Anna Krajewska Wieczorek served on Faculty in the UCLA Theatre Department since 1988, and is now a UCLA Emeriti member. She also taught at the Northridge University and the USC School of Theatre and Dance. Since 2007, she has been on the Faculty at Loyola Marymount University (part-time). She teaches Theatre History, Theatre Aesthetics, Dramaturgy, Polish and European Theatre, Avant-Garde Theatre and Shakespeare in Performance.

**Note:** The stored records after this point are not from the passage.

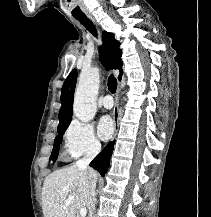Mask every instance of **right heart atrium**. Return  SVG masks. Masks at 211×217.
Listing matches in <instances>:
<instances>
[{
	"label": "right heart atrium",
	"mask_w": 211,
	"mask_h": 217,
	"mask_svg": "<svg viewBox=\"0 0 211 217\" xmlns=\"http://www.w3.org/2000/svg\"><path fill=\"white\" fill-rule=\"evenodd\" d=\"M65 150L72 158L96 155L101 143L95 135L93 126L80 120H73L68 126L65 136Z\"/></svg>",
	"instance_id": "right-heart-atrium-1"
}]
</instances>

Born and educated in Poland (she received her M.A. degree in Classical Philology at the University of Warsaw and her Ph.D in Theatre History for her dissertation on modern staging of Greek Tragedy), she taught at the Jagiellonian University in Krakow and in the School of Performing Arts in Warsaw. She has published numerous essays and theatrical reviews in Poland, the United States, England, Greece and Spain and worked as a dramaturg and translator for many theater productions of Greek tragedy and European classics. She translated works of Homer, Briusov, Gombrowicz and Mrozek, and co-translated all Sophocles’ tragedies.

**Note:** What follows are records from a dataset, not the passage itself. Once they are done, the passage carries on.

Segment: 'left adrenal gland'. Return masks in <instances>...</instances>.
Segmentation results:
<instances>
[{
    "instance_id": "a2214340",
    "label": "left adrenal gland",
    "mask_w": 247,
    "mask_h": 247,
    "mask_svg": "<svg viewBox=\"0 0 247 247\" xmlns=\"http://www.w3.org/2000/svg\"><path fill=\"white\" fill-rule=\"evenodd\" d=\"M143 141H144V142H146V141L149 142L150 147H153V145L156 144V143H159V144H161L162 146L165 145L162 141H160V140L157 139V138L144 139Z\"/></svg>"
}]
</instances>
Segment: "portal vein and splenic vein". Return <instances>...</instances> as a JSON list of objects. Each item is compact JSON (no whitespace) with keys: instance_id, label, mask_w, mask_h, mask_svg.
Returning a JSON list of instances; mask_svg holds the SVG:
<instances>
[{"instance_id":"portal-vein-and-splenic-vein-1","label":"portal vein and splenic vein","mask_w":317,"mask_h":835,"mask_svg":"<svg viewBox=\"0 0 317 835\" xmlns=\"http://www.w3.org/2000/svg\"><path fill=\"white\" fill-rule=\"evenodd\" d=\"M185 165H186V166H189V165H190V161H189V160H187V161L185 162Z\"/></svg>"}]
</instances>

Her research focuses on various aspects of staging of Greek tragedy, with special emphasis on Chorus’ performance. Anna has presented her research papers at many international conferences on Theater and Drama (among them: International forum on Greek Drama in Delphi, Greece; International Mrozek Symposium in Krakow; International symposium “Politics and Ideology” in Salamanca, Spain; International Symposium of Society for Utopian Studies in Montreal, Canada and the International Istanbul Theater Festival, Turkey). She was also a Juror for two (1996-97 and 2000-01) International Theater Competitions at the Alexander S. Onassis Foundation in Athens, Greece.
Among her recent works are: the English translation (with Carl R. Mueller) of seven Sophocles’ tragedies (from Greek) published recently as “Sophokles. The Complete Plays”, Smith and Kraus, Hanover, NH 2000, and Z. Raszewski’s book “Theater as Spectacle” (from Polish) which is in the process of publication in the United States.